Como que monta, mãe?

As pessoas cometem erros gramaticais incríveis na internet, eu sei. Acredite, eu leio, escrevo e reviso milhares de caracteres por dia e não tem nada que faça meu estômago revirar mais fácil do que um “fássio”. Mas antes de sair dando indiretas no Facebook ou dar print screen no erro dos outros, eu tento parar e pensar sobre algumas coisas:

A primeira questão é que eu sou uma pessoa muito privilegiada nesse país. Eu tive acesso a uma boa escola, tenho boa capacidade de aprendizado, tenho pais que me incentivaram o hábito de leitura desde cedo e tive acesso ao ensino superior. Além disso, sou jornalista, tenho a língua portuguesa como objeto de trabalho, o que me dá o privilégio de saber mais do que a média quando o assunto é coesão textual ou regras gramaticais.

Mas a maioria das pessoas não teve a mesma vida que eu. Muita gente não teve oportunidade de estudar, porque tinha um trabalho integral aos 12 anos ou porque a escola era muito longe. Outros até frequentaram bons colégios, mas têm problemas de aprendizado. Outros ainda acabaram focando totalmente em outras áreas, por causa da dificuldade com o português e com as matérias de humanas.

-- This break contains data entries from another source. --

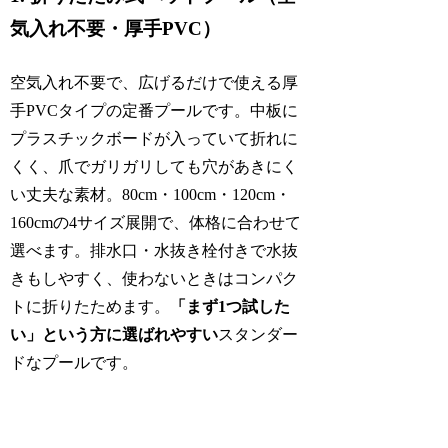
気入れ不要・厚手PVC）
空気入れ不要で、広げるだけで使える厚
手PVCタイプの定番プールです。中板に
プラスチックボードが入っていて折れに
くく、爪でガリガリしても穴があきにく
い丈夫な素材。80cm・100cm・120cm・
160cmの4サイズ展開で、体格に合わせて
選べます。排水口・水抜き栓付きで水抜
きもしやすく、使わないときはコンパク
トに折りたためます。
「まず1つ試した
い」という方に選ばれやすい
スタンダー
ドなプールです。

Então quando a gente aponta o dedo e critica uma pessoa que não sabe escrever de modo correto, nós estamos fazendo isso de uma posição muito superior a ela, e isso, na minha opinião, é extremamente cruel. É como se você visse um cara sem um braço na rua e começasse a rir porque ele não consegue fechar o zíper do casaco. E isso vale mesmo que seja uma indireta ou um comentário sem alvo definido.

Eu já conheci pessoas maravilhosas que têm tanta habilidade com textos quanto eu tenho com uma britadeira. E o que mais me dói é que isso é extremamente embaraçoso para elas. Minha avozinha linda, por exemplo, nunca respondeu nenhuma das cartas que eu mandei, porque ela morre de vergonha de ser semi-analfabeta. Mal sabe ela que eu ia amar até se ela me mandasse um coração desenhado num guardanapo. O que são um monte de rabiscos, perto de todas as rezas que ela já fez para mim na vida?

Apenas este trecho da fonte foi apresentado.